‘World’s smallest cow’ draws huge crowds in Bangladesh

·2-min read
People take pictures of a dwarf cow named Rani at a farm in Bangladesh (Signature Group/SWNS)
People take pictures of a dwarf cow named Rani at a farm in Bangladesh (Signature Group/SWNS)

The “world’s smallest cow” – as claimed by its owners – has attracted the attention of people in Bangladesh who are flocking to the farm where it lives, defying a nationwide lockdown to curb Covid-19 in doing so.

The 23-month-old cow, named Rani, is 51 centimetres (20 inches) tall and weighs 28kg, according to reports.

Hasan Howladar, manager of the Shikor Agro farm near the national capital Dhaka, has submitted an application with the Guinness World Records, claiming Rani is the world’s smallest cow, the BBC reported. A Guinness team will visit the farm later this year.

The record for the shortest cow is currently held by Manikyam in the Indian state of Kerala. The cow measured 61.1 centimetres (24.07 inches) in 2014.

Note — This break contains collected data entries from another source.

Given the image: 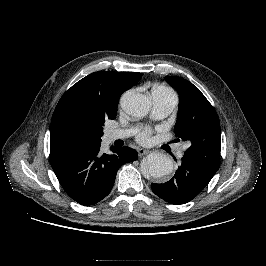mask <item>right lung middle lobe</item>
I'll return each mask as SVG.
<instances>
[{
  "mask_svg": "<svg viewBox=\"0 0 266 266\" xmlns=\"http://www.w3.org/2000/svg\"><path fill=\"white\" fill-rule=\"evenodd\" d=\"M116 116H100L93 121L77 120L73 125V133L76 143H98L103 135V125L105 119H114Z\"/></svg>",
  "mask_w": 266,
  "mask_h": 266,
  "instance_id": "obj_1",
  "label": "right lung middle lobe"
}]
</instances>
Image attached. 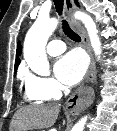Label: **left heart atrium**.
<instances>
[{
    "mask_svg": "<svg viewBox=\"0 0 117 131\" xmlns=\"http://www.w3.org/2000/svg\"><path fill=\"white\" fill-rule=\"evenodd\" d=\"M86 67L85 56L80 51L74 50L61 57L56 62L54 70L57 78L63 84L72 86L82 79Z\"/></svg>",
    "mask_w": 117,
    "mask_h": 131,
    "instance_id": "left-heart-atrium-1",
    "label": "left heart atrium"
}]
</instances>
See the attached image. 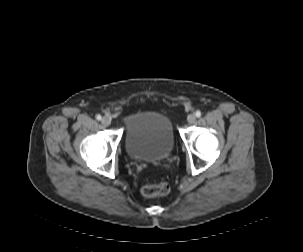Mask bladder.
Listing matches in <instances>:
<instances>
[{
  "mask_svg": "<svg viewBox=\"0 0 303 252\" xmlns=\"http://www.w3.org/2000/svg\"><path fill=\"white\" fill-rule=\"evenodd\" d=\"M127 155L134 160L160 162L174 150L170 120L159 112L145 111L131 116L124 124Z\"/></svg>",
  "mask_w": 303,
  "mask_h": 252,
  "instance_id": "1",
  "label": "bladder"
}]
</instances>
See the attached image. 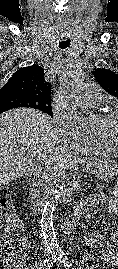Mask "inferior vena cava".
<instances>
[{
  "instance_id": "obj_1",
  "label": "inferior vena cava",
  "mask_w": 118,
  "mask_h": 269,
  "mask_svg": "<svg viewBox=\"0 0 118 269\" xmlns=\"http://www.w3.org/2000/svg\"><path fill=\"white\" fill-rule=\"evenodd\" d=\"M40 177H41V181H40V184H41V187L44 189H47V187L49 186L50 184V180H51V175L48 174V172L44 171V172H41L40 173ZM45 200L44 198V194H43V197H41V203Z\"/></svg>"
}]
</instances>
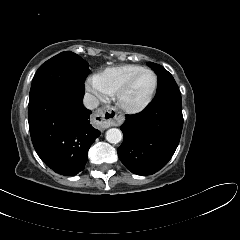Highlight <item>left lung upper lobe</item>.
<instances>
[{
	"label": "left lung upper lobe",
	"instance_id": "5c2ea615",
	"mask_svg": "<svg viewBox=\"0 0 240 240\" xmlns=\"http://www.w3.org/2000/svg\"><path fill=\"white\" fill-rule=\"evenodd\" d=\"M158 77L157 92L153 100L162 98H181L179 88L172 75L162 66L148 62Z\"/></svg>",
	"mask_w": 240,
	"mask_h": 240
}]
</instances>
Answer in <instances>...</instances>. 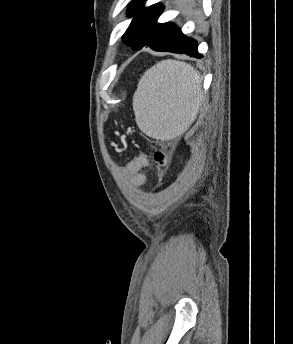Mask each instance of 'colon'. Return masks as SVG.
Masks as SVG:
<instances>
[{"instance_id":"obj_1","label":"colon","mask_w":293,"mask_h":344,"mask_svg":"<svg viewBox=\"0 0 293 344\" xmlns=\"http://www.w3.org/2000/svg\"><path fill=\"white\" fill-rule=\"evenodd\" d=\"M153 161L157 167L158 173L162 175L169 164V151L167 148L156 149L153 153Z\"/></svg>"}]
</instances>
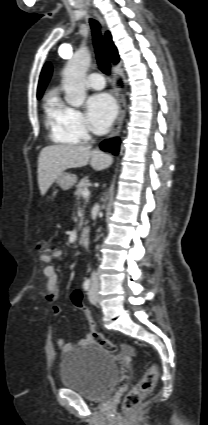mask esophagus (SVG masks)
<instances>
[{
    "label": "esophagus",
    "mask_w": 208,
    "mask_h": 425,
    "mask_svg": "<svg viewBox=\"0 0 208 425\" xmlns=\"http://www.w3.org/2000/svg\"><path fill=\"white\" fill-rule=\"evenodd\" d=\"M95 16L97 17V19L100 21V23L102 25H104V21L103 19L97 14L95 13ZM113 80L115 82V85L117 87V81H118V76L113 73ZM117 100H118V107H119V112H118V116L117 119L113 125L111 134H110V138L116 137L119 135L120 131H121V127H122V123L126 114V102L125 99L123 98V96L119 93H117Z\"/></svg>",
    "instance_id": "esophagus-1"
}]
</instances>
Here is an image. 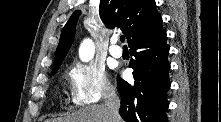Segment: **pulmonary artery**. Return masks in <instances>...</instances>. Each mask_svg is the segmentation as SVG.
I'll return each instance as SVG.
<instances>
[{
	"instance_id": "e3ab8cb5",
	"label": "pulmonary artery",
	"mask_w": 221,
	"mask_h": 122,
	"mask_svg": "<svg viewBox=\"0 0 221 122\" xmlns=\"http://www.w3.org/2000/svg\"><path fill=\"white\" fill-rule=\"evenodd\" d=\"M118 38L113 37L111 39V45L109 47V53L115 57V58H120L122 57L123 51L122 49L117 45Z\"/></svg>"
}]
</instances>
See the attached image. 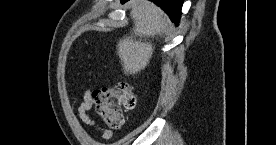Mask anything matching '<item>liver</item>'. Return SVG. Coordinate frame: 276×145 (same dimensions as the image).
Instances as JSON below:
<instances>
[{"mask_svg": "<svg viewBox=\"0 0 276 145\" xmlns=\"http://www.w3.org/2000/svg\"><path fill=\"white\" fill-rule=\"evenodd\" d=\"M129 6L134 27L130 36L119 40L117 55L121 60L124 74L134 75L144 70L152 58L154 47L146 38L165 32L169 20L165 13L150 1L132 0ZM136 37L139 39L136 40Z\"/></svg>", "mask_w": 276, "mask_h": 145, "instance_id": "liver-1", "label": "liver"}]
</instances>
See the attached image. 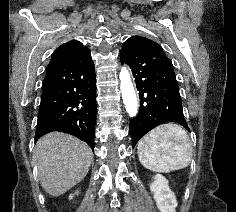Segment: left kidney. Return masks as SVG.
I'll return each mask as SVG.
<instances>
[{
	"label": "left kidney",
	"instance_id": "1",
	"mask_svg": "<svg viewBox=\"0 0 236 212\" xmlns=\"http://www.w3.org/2000/svg\"><path fill=\"white\" fill-rule=\"evenodd\" d=\"M150 185L156 205L161 212H175L177 201L175 194L170 190L168 180L161 174L154 177Z\"/></svg>",
	"mask_w": 236,
	"mask_h": 212
}]
</instances>
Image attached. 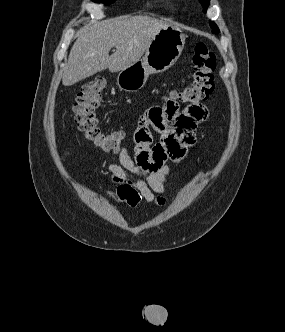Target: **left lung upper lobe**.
I'll return each mask as SVG.
<instances>
[{
    "label": "left lung upper lobe",
    "mask_w": 285,
    "mask_h": 332,
    "mask_svg": "<svg viewBox=\"0 0 285 332\" xmlns=\"http://www.w3.org/2000/svg\"><path fill=\"white\" fill-rule=\"evenodd\" d=\"M209 2H210V0H200V3L202 5V7H203V11L204 12H206V10H207V8L209 6ZM210 26L212 28V32L213 33H218L219 32V29H218L217 25L214 22L210 21Z\"/></svg>",
    "instance_id": "obj_1"
}]
</instances>
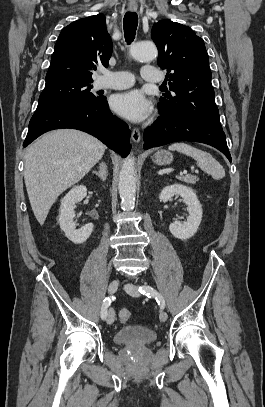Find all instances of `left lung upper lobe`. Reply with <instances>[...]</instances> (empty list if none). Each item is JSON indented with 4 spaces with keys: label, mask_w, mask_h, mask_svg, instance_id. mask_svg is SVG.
Wrapping results in <instances>:
<instances>
[{
    "label": "left lung upper lobe",
    "mask_w": 265,
    "mask_h": 407,
    "mask_svg": "<svg viewBox=\"0 0 265 407\" xmlns=\"http://www.w3.org/2000/svg\"><path fill=\"white\" fill-rule=\"evenodd\" d=\"M151 37L158 48V65L167 70L165 80L173 92L160 97V115L190 116L222 128L204 41L190 27L170 20L155 23Z\"/></svg>",
    "instance_id": "left-lung-upper-lobe-1"
}]
</instances>
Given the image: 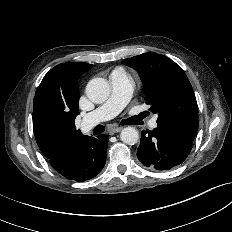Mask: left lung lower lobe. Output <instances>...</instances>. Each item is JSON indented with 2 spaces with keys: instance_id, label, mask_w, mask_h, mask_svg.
<instances>
[{
  "instance_id": "1",
  "label": "left lung lower lobe",
  "mask_w": 232,
  "mask_h": 232,
  "mask_svg": "<svg viewBox=\"0 0 232 232\" xmlns=\"http://www.w3.org/2000/svg\"><path fill=\"white\" fill-rule=\"evenodd\" d=\"M157 128L142 131L137 157L155 170H168L189 155L198 127V119L169 117L157 120Z\"/></svg>"
}]
</instances>
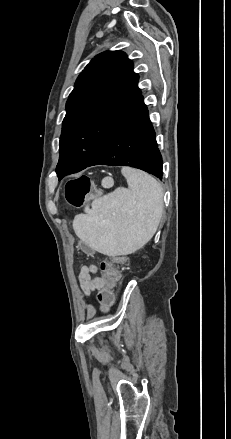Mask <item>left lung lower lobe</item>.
Masks as SVG:
<instances>
[{"instance_id":"0a47b994","label":"left lung lower lobe","mask_w":231,"mask_h":439,"mask_svg":"<svg viewBox=\"0 0 231 439\" xmlns=\"http://www.w3.org/2000/svg\"><path fill=\"white\" fill-rule=\"evenodd\" d=\"M94 165L131 166L162 178V157L142 94L86 167Z\"/></svg>"}]
</instances>
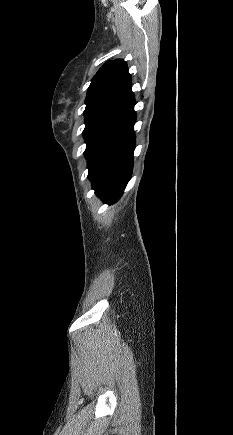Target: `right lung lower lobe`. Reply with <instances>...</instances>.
<instances>
[{"instance_id":"98d812e1","label":"right lung lower lobe","mask_w":233,"mask_h":435,"mask_svg":"<svg viewBox=\"0 0 233 435\" xmlns=\"http://www.w3.org/2000/svg\"><path fill=\"white\" fill-rule=\"evenodd\" d=\"M136 113H129L87 157L92 188L104 203L116 202L133 169Z\"/></svg>"}]
</instances>
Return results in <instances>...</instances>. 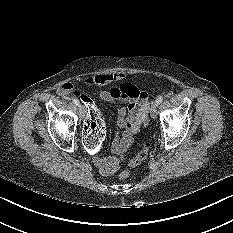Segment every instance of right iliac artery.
I'll use <instances>...</instances> for the list:
<instances>
[{
	"instance_id": "right-iliac-artery-1",
	"label": "right iliac artery",
	"mask_w": 233,
	"mask_h": 233,
	"mask_svg": "<svg viewBox=\"0 0 233 233\" xmlns=\"http://www.w3.org/2000/svg\"><path fill=\"white\" fill-rule=\"evenodd\" d=\"M73 100V103L75 104V105H77V106H79V104H80V102H79V100H77V99H72Z\"/></svg>"
}]
</instances>
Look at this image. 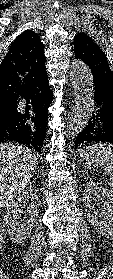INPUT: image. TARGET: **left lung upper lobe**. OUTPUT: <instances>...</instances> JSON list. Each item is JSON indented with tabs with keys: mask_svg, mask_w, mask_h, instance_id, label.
<instances>
[{
	"mask_svg": "<svg viewBox=\"0 0 113 279\" xmlns=\"http://www.w3.org/2000/svg\"><path fill=\"white\" fill-rule=\"evenodd\" d=\"M74 53L90 67L91 72L113 81L106 55L88 35L78 33L74 37Z\"/></svg>",
	"mask_w": 113,
	"mask_h": 279,
	"instance_id": "5c2ea615",
	"label": "left lung upper lobe"
}]
</instances>
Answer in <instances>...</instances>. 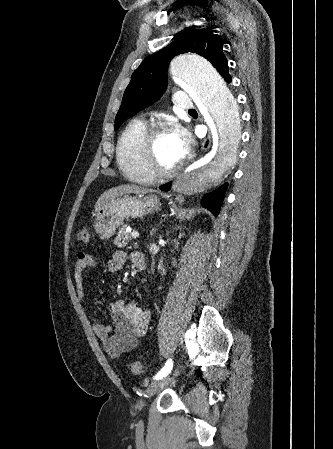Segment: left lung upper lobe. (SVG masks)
<instances>
[{
	"mask_svg": "<svg viewBox=\"0 0 333 449\" xmlns=\"http://www.w3.org/2000/svg\"><path fill=\"white\" fill-rule=\"evenodd\" d=\"M194 52L209 60L217 71L228 73L223 44L210 29L191 27L174 37L167 47L148 56L135 70L115 118V129L126 119L159 99L167 87V69L174 56Z\"/></svg>",
	"mask_w": 333,
	"mask_h": 449,
	"instance_id": "obj_1",
	"label": "left lung upper lobe"
}]
</instances>
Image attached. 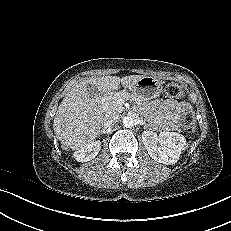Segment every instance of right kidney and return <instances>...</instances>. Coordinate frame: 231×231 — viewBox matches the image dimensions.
I'll return each mask as SVG.
<instances>
[{"mask_svg":"<svg viewBox=\"0 0 231 231\" xmlns=\"http://www.w3.org/2000/svg\"><path fill=\"white\" fill-rule=\"evenodd\" d=\"M101 149V142L100 141H91L86 143L84 146L78 148L73 153V157L78 162H88L94 159Z\"/></svg>","mask_w":231,"mask_h":231,"instance_id":"right-kidney-1","label":"right kidney"}]
</instances>
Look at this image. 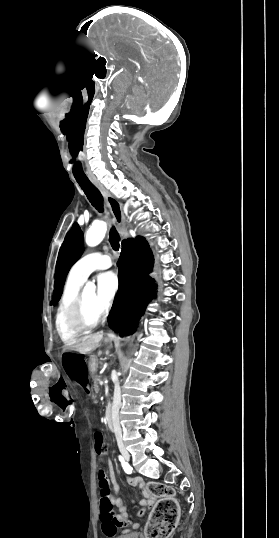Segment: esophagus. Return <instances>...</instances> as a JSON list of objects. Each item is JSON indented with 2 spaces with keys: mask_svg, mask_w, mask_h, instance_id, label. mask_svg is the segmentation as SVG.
Masks as SVG:
<instances>
[{
  "mask_svg": "<svg viewBox=\"0 0 279 538\" xmlns=\"http://www.w3.org/2000/svg\"><path fill=\"white\" fill-rule=\"evenodd\" d=\"M89 180L95 185L96 188L101 192V195H103V198L105 200V203L109 210L112 213L114 222L116 223V227L118 230V233L120 236L124 238H129V233L127 231L126 227V219L122 211V206L114 196H112L104 187L101 185V183L97 180L96 177L89 176ZM108 338H111L115 336V334L112 331H109L107 334Z\"/></svg>",
  "mask_w": 279,
  "mask_h": 538,
  "instance_id": "esophagus-1",
  "label": "esophagus"
}]
</instances>
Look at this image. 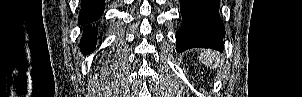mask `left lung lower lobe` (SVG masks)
<instances>
[{
    "mask_svg": "<svg viewBox=\"0 0 302 97\" xmlns=\"http://www.w3.org/2000/svg\"><path fill=\"white\" fill-rule=\"evenodd\" d=\"M219 7L220 0H180L183 22L176 34L178 52L195 47L223 50L225 29Z\"/></svg>",
    "mask_w": 302,
    "mask_h": 97,
    "instance_id": "0a47b994",
    "label": "left lung lower lobe"
}]
</instances>
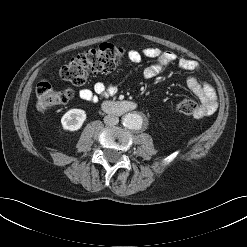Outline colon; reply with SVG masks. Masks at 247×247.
<instances>
[{
	"instance_id": "1",
	"label": "colon",
	"mask_w": 247,
	"mask_h": 247,
	"mask_svg": "<svg viewBox=\"0 0 247 247\" xmlns=\"http://www.w3.org/2000/svg\"><path fill=\"white\" fill-rule=\"evenodd\" d=\"M124 57V50L102 44L71 59L60 70V76L76 86L83 85L91 74L108 73L115 70ZM37 106L41 110L51 109L67 103L72 98L70 90H57L48 80L36 87ZM174 110L184 115H194L197 105L192 99H183L174 105Z\"/></svg>"
}]
</instances>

Mr Howladar bought Rani from another farm last year. He told BBC News that she is kept separate from the herd because she is scared of the other cows and also has walking difficulties.

Kazi Mohammed Abu Sufian, who runs the farm, told Vice that more than 20,000 people came to see Rani this week. He also expressed concerns that the crowds may spread Covid-19.

People gather around Rani, the dwarf cow, to take pictures (AFP/Getty)
People gather around Rani, the dwarf cow, to take pictures (AFP/Getty)

Bangladesh on Monday extended a nationwide lockdown by another week as the number of infections and deaths surged. The country recorded 201 Covid-19 deaths on Wednesday, the greatest single-day rise since the pandemic began.

The total fatalities have now crossed 15,000 and the number of infections are at 989,219, according to data collected by Johns Hopkins University.

Mr Abu Sufian said Rani isn’t too happy about all the people coming to see her. He told Vice: “She is not used to interacting with so many people. She just wants her space to roam around on the farm and eat grass, which she has lost now.”

A domestic cattle standing next to Rani the cow (AFP/Getty)
A domestic cattle standing next to Rani the cow (AFP/Getty)

The farm has now hired three guards to take care of Rani and the owners hope to hand her over to the government saying they will be able to take care of her better.

The government vet for the region has said it’s unlikely that Rani will become any bigger now and that she is a product of “genetic inbreeding”, reported news agency AFP.